PROBLEM DESCRIPTION: For each line below with the word "initialisation", write out a copy.

DATASET EXCERPTS:
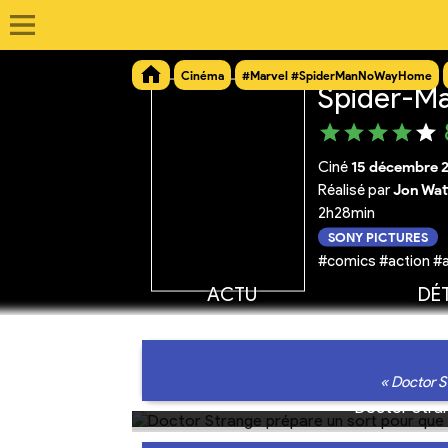
Cinéma
#Marvel #SpiderManNoWayHome
Spider-M
Ciné
15 décembre 
Réalisé par
Jon Wat
2h28min
SONY PICTURES
#comics #action #a
ACTU
DÉT
« Doctor S
Doctor Stran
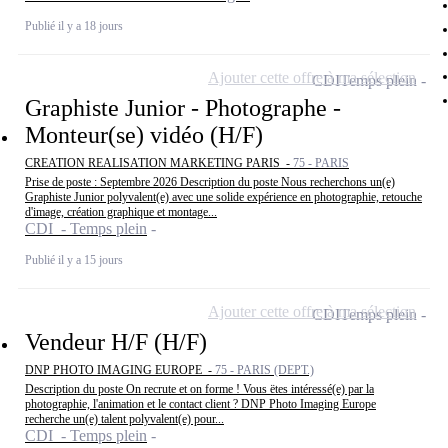
Publié il y a 18 jours
Ajouter cette offre à ma sélection
CDI
Temps plein
Graphiste Junior - Photographe -
Monteur(se) vidéo (H/F)
CREATION REALISATION MARKETING PARIS -
75 - PARIS
Prise de poste : Septembre 2026 Description du poste Nous recherchons un(e)
Graphiste Junior polyvalent(e) avec une solide expérience en photographie, retouche
d'image, création graphique et montage...
CDI - Temps plein
Publié il y a 15 jours
Ajouter cette offre à ma sélection
CDI
Temps plein
Vendeur H/F (H/F)
DNP PHOTO IMAGING EUROPE -
75 - PARIS (DEPT.)
Description du poste On recrute et on forme ! Vous ëtes intéressé(e) par la
photographie, l'animation et le contact client ? DNP Photo Imaging Europe
recherche un(e) talent polyvalent(e) pour...
CDI - Temps plein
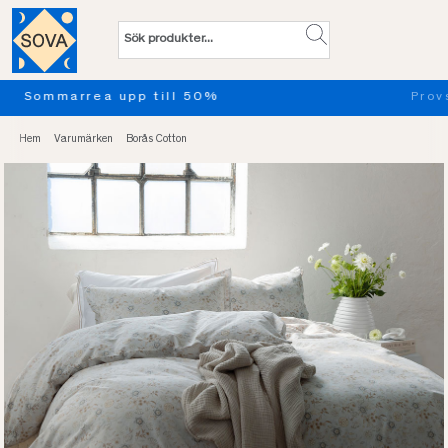
Provsov upp till 100 nätter. Läs mer
Hem
Varumärken
Borås Cotton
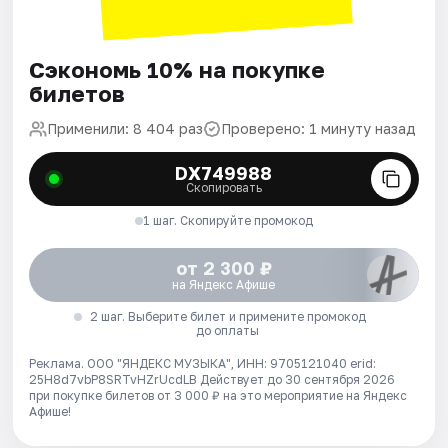
Сэкономь 10% на покупке
билетов
Применили: 8 404 раз
Проверено: 1 минуту назад
DX749988
Скопировать
1 шаг. Скопируйте промокод
от 2 300 ₽
на Яндекс Афише
2 шаг. Выберите билет и примените промокод
до оплаты
Реклама. ООО "ЯНДЕКС МУЗЫКА", ИНН: 9705121040 erid:
25H8d7vbP8SRTvHZrUcdLB
Действует до 30 сентября 2026
при покупке билетов от 3 000 ₽ на это мероприятие на Яндекс
Афише!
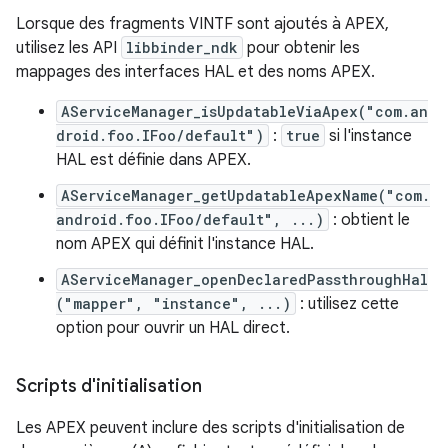
Lorsque des fragments VINTF sont ajoutés à APEX,
utilisez les API
libbinder_ndk
pour obtenir les
mappages des interfaces HAL et des noms APEX.
AServiceManager_isUpdatableViaApex("com.an
droid.foo.IFoo/default")
:
true
si l'instance
HAL est définie dans APEX.
AServiceManager_getUpdatableApexName("com.
android.foo.IFoo/default", ...)
: obtient le
nom APEX qui définit l'instance HAL.
AServiceManager_openDeclaredPassthroughHal
("mapper", "instance", ...)
: utilisez cette
option pour ouvrir un HAL direct.
Scripts d'initialisation
Les APEX peuvent inclure des scripts d'initialisation de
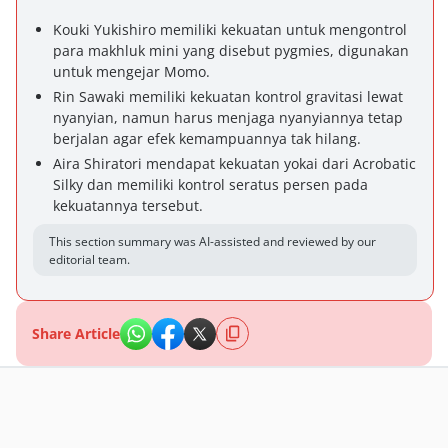
Kouki Yukishiro memiliki kekuatan untuk mengontrol
para makhluk mini yang disebut pygmies, digunakan
untuk mengejar Momo.
Rin Sawaki memiliki kekuatan kontrol gravitasi lewat
nyanyian, namun harus menjaga nyanyiannya tetap
berjalan agar efek kemampuannya tak hilang.
Aira Shiratori mendapat kekuatan yokai dari Acrobatic
Silky dan memiliki kontrol seratus persen pada
kekuatannya tersebut.
This section summary was AI-assisted and reviewed by our
editorial team.
Share Article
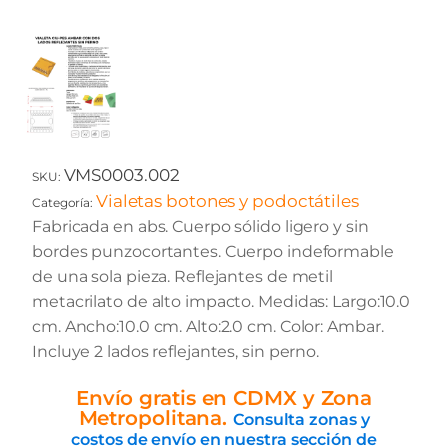
VMS0003.002
SKU:
Vialetas botones y podoctátiles
Categoría:
Fabricada en abs. Cuerpo sólido ligero y sin
bordes punzocortantes. Cuerpo indeformable
de una sola pieza. Reflejantes de metil
metacrilato de alto impacto. Medidas: Largo:10.0
cm. Ancho:10.0 cm. Alto:2.0 cm. Color: Ambar.
Incluye 2 lados reflejantes, sin perno.
Envío gratis en CDMX y Zona
Metropolitana.
Consulta zonas y
costos de envío en nuestra sección de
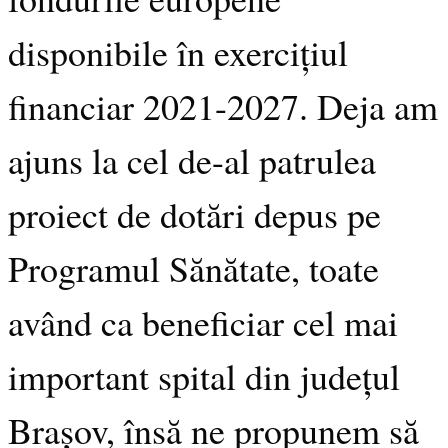
disponibile în exercițiul
financiar 2021-2027. Deja am
ajuns la cel de-al patrulea
proiect de dotări depus pe
Programul Sănătate, toate
având ca beneficiar cel mai
important spital din județul
Brașov, însă ne propunem să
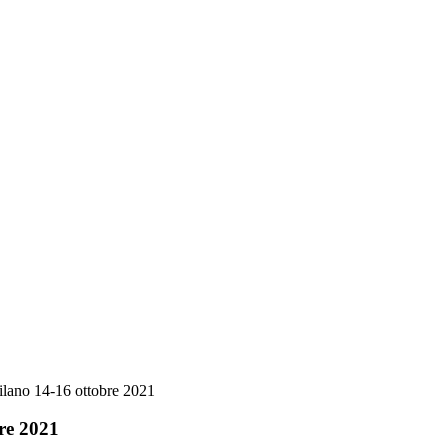
lano 14-16 ottobre 2021
re 2021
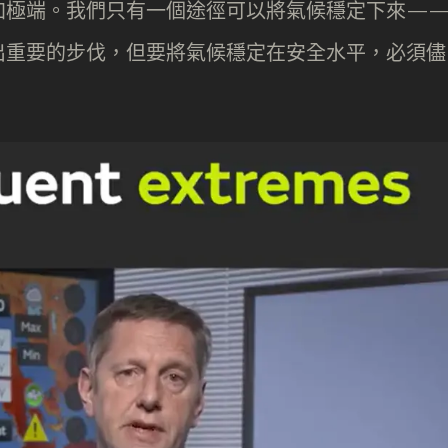
加極端。我們只有一個途徑可以將氣候穩定下來—
出重要的步伐，但要將氣候穩定在安全水平，必須儘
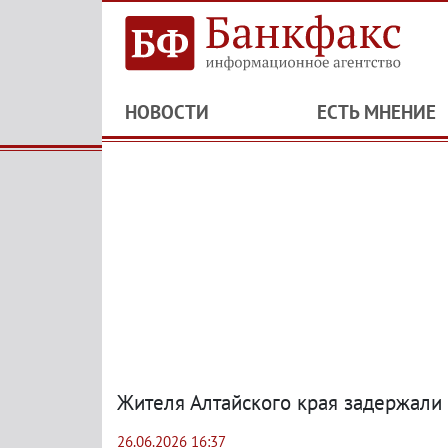
НОВОСТИ
ЕСТЬ МНЕНИЕ
Жителя Алтайского края задержали
26.06.2026 16:37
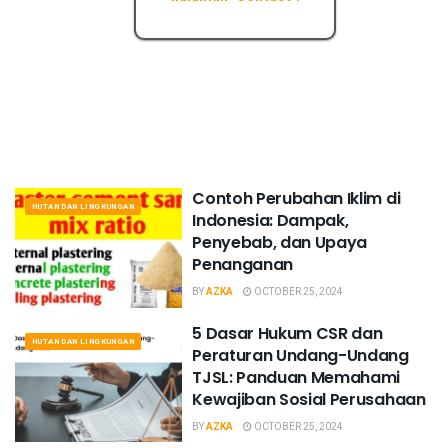
Contoh Perubahan Iklim di
HUTAN DAN LINGKUNGAN
Indonesia: Dampak,
Penyebab, dan Upaya
Penanganan
BY
AZKA
OCTOBER 25, 2024
5 Dasar Hukum CSR dan
HUTAN DAN LINGKUNGAN
Peraturan Undang-Undang
TJSL: Panduan Memahami
Kewajiban Sosial Perusahaan
BY
AZKA
OCTOBER 25, 2024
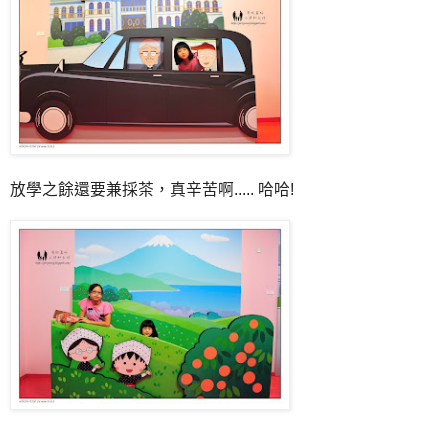
放學之餘還要兼採茶，真辛苦啊..... 哈哈!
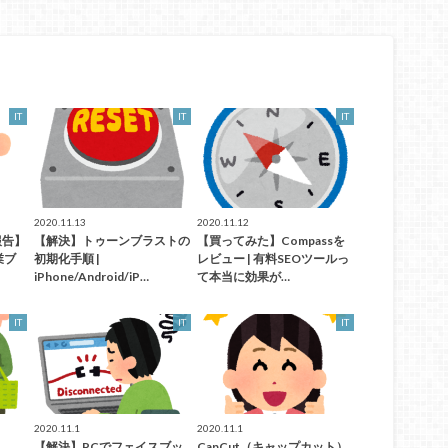
IT
IT
IT
2020.11.13
2020.11.12
報告】
【解決】トゥーンブラストの
【買ってみた】Compassを
業ブ
初期化手順 |
レビュー | 有料SEOツールっ
iPhone/Android/iP…
て本当に効果が…
IT
IT
IT
2020.11.1
2020.11.1
【解決】PCでフェイスブッ
CapCut（キャップカット）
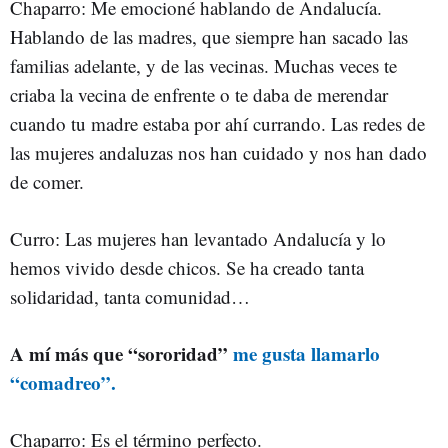
Chaparro: Me emocioné hablando de Andalucía.
Hablando de las madres, que siempre han sacado las
familias adelante, y de las vecinas. Muchas veces te
criaba la vecina de enfrente o te daba de merendar
cuando tu madre estaba por ahí currando. Las redes de
las mujeres andaluzas nos han cuidado y nos han dado
de comer.
Curro: Las mujeres han levantado Andalucía y lo
hemos vivido desde chicos. Se ha creado tanta
solidaridad, tanta comunidad…
A mí más que “sororidad”
me gusta llamarlo
“comadreo”.
Chaparro: Es el término perfecto.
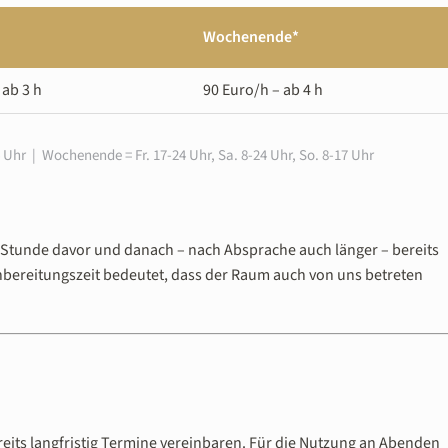
Wochenende*
 ab 3 h
90 Euro/h – ab 4 h
 Uhr | Wochenende = Fr. 17-24 Uhr, Sa. 8-24 Uhr, So. 8-17 Uhr
 Stunde davor und danach – nach Absprache auch länger – bereits
bereitungszeit bedeutet, dass der Raum auch von uns betreten
its langfristig Termine vereinbaren. Für die Nutzung an Abenden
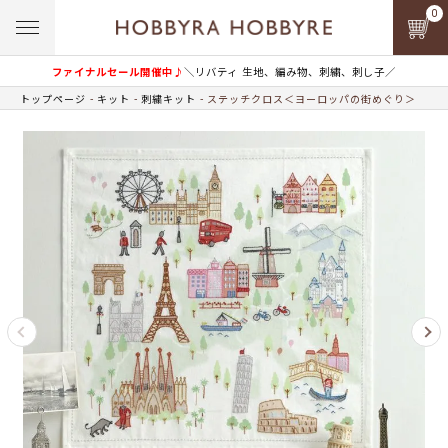
0
ファイナルセール開催中♪
＼リバティ 生地、編み物、刺繍、刺し子／
トップページ
キット
刺繍キット
ステッチクロス＜ヨーロッパの街めぐり＞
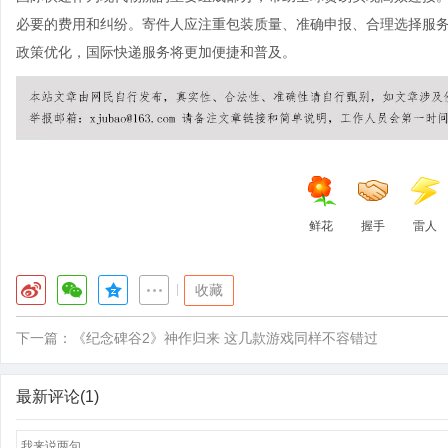
必要的费用和纠纷。寄件人应注重包装质量、准确申报、合理选择服
政策优化，国际快递服务将更加便捷和普及。
鲜花
握手
雷人
|
收藏
下一篇：
《纪念碑谷2》神作归来 这几款游戏同样不容错过
最新评论(1)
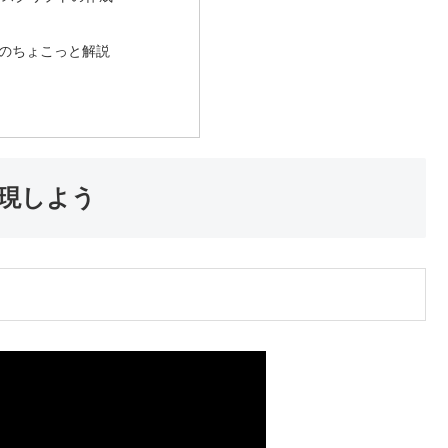
のちょこっと解説
で再現しよう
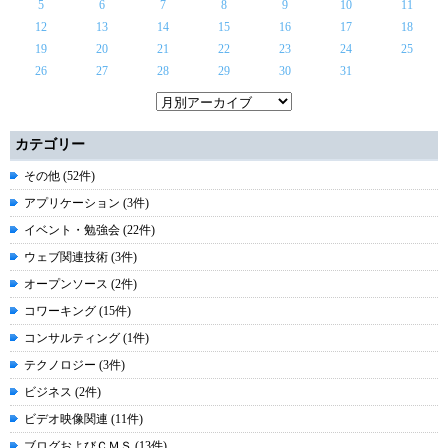
5
6
7
8
9
10
11
12
13
14
15
16
17
18
19
20
21
22
23
24
25
26
27
28
29
30
31
カテゴリー
その他 (52件)
アプリケーション (3件)
イベント・勉強会 (22件)
ウェブ関連技術 (3件)
オープンソース (2件)
コワーキング (15件)
コンサルティング (1件)
テクノロジー (3件)
ビジネス (2件)
ビデオ映像関連 (11件)
ブログおよびＣＭＳ (13件)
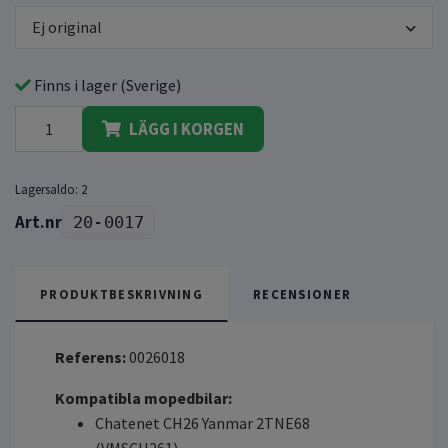
Ej original
Finns i lager (Sverige)
LÄGG I KORGEN
Lagersaldo:
2
20-0017
PRODUKTBESKRIVNING
RECENSIONER
Referens:
0026018
Kompatibla mopedbilar:
Chatenet CH26 Yanmar 2TNE68
(VMSCH261)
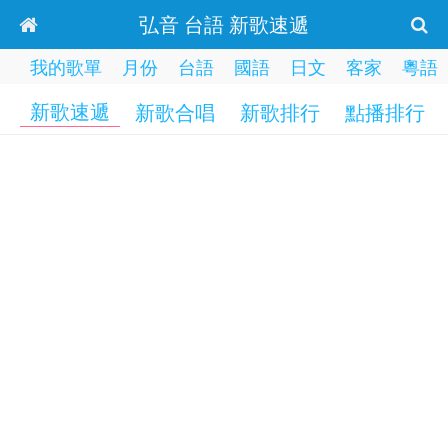
弘音 台語 新歌速遞
我的歌單
月份
台語
國語
日文
客家
粵語
新歌速遞
新歌合唱
新歌排行
點播排行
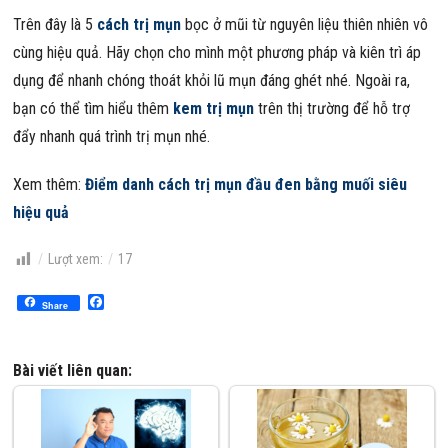
Trên đây là 5
cách trị mụn
bọc ở mũi từ nguyên liệu thiên nhiên vô
cùng hiệu quả. Hãy chọn cho mình một phương pháp và kiên trì áp
dụng để nhanh chóng thoát khỏi lũ mụn đáng ghét nhé. Ngoài ra,
bạn có thể tìm hiểu thêm
kem trị mụn
trên thị trường để hỗ trợ
đẩy nhanh quá trình trị mụn nhé.
Xem thêm:
Điểm danh cách trị mụn đầu đen bằng muối siêu
hiệu quả
Lượt xem:
17
Facebook
Share
Bài viết liên quan:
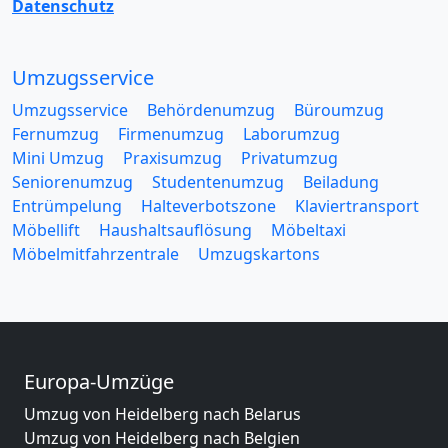
Datenschutz
Umzugsservice
Umzugsservice
Behördenumzug
Büroumzug
Fernumzug
Firmenumzug
Laborumzug
Mini Umzug
Praxisumzug
Privatumzug
Seniorenumzug
Studentenumzug
Beiladung
Entrümpelung
Halteverbotszone
Klaviertransport
Möbellift
Haushaltsauflösung
Möbeltaxi
Möbelmitfahrzentrale
Umzugskartons
Europa-Umzüge
Umzug von Heidelberg nach Belarus
Umzug von Heidelberg nach Belgien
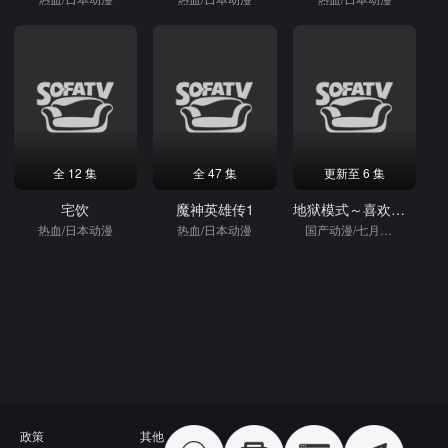
全 12 集
全 47 集
更新至 6 集
宅饮
魔神英雄传1
地狱模式～喜欢速通游戏的玩家在废设定异世界无双～第2季
热血/日本动漫
热血/日本动漫
国产动漫/七月新番/热血/日本动漫
政策
其他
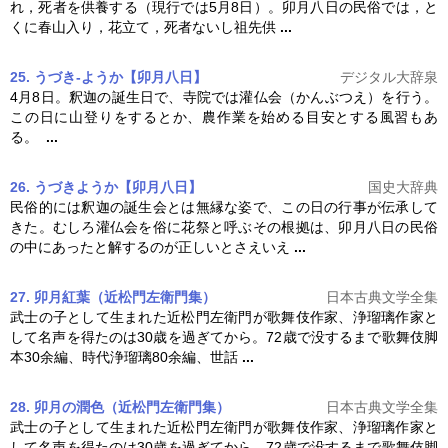
れ，死者を供養する（現行では5月8日）。
卯月
八日の民俗では，と
くに春山入り，花立て，死者ないし祖先供
...
25. うづき‐ようか【卯月八日】
デジタル大辞泉
4月8日。釈迦の誕生日で、寺院では灌仏会（かんぶつえ）を行う。
この日に山登りをするとか、農作業を始める目安とする風習もあ
る。
...
26. うづきようか【卯月八日】
国史大辞典
民俗的には釈迦の誕生会とは無縁な姿で、この日の行事が伝承して
きた。むしろ灌仏会を俗に花祭と呼ぶその根拠は、
卯月
八日の民俗
の中にあったと解するのが正しいとさえいえ
...
27. 卯月紅葉（近松門左衛門集）
日本古典文学全集
武士の子として生まれた近松門左衛門が歌舞伎作家、浄瑠璃作家と
して名声を得たのは30歳を過ぎてから。72歳で没するまで歌舞伎脚
本30余編、時代浄瑠璃80余編、世話
...
28. 卯月の潤色（近松門左衛門集）
日本古典文学全集
武士の子として生まれた近松門左衛門が歌舞伎作家、浄瑠璃作家と
して名声を得たのは30歳を過ぎてから。72歳で没するまで歌舞伎脚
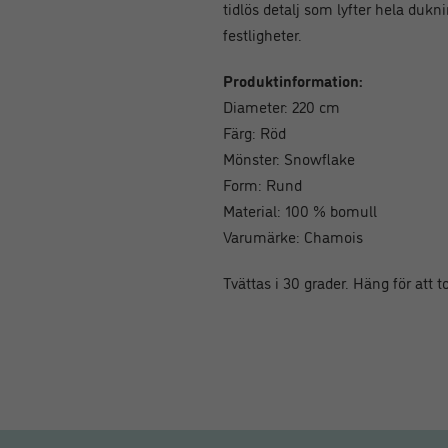
tidlös detalj som lyfter hela duk
festligheter.
Produktinformation:
Diameter: 220 cm
Färg: Röd
Mönster: Snowflake
Form: Rund
Material: 100 % bomull
Varumärke: Chamois
Tvättas i 30 grader. Häng för att t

EXERCISE ANSWER:
Scripts d'initialisation
Les APEX peuvent inclure des scripts d'initialisation de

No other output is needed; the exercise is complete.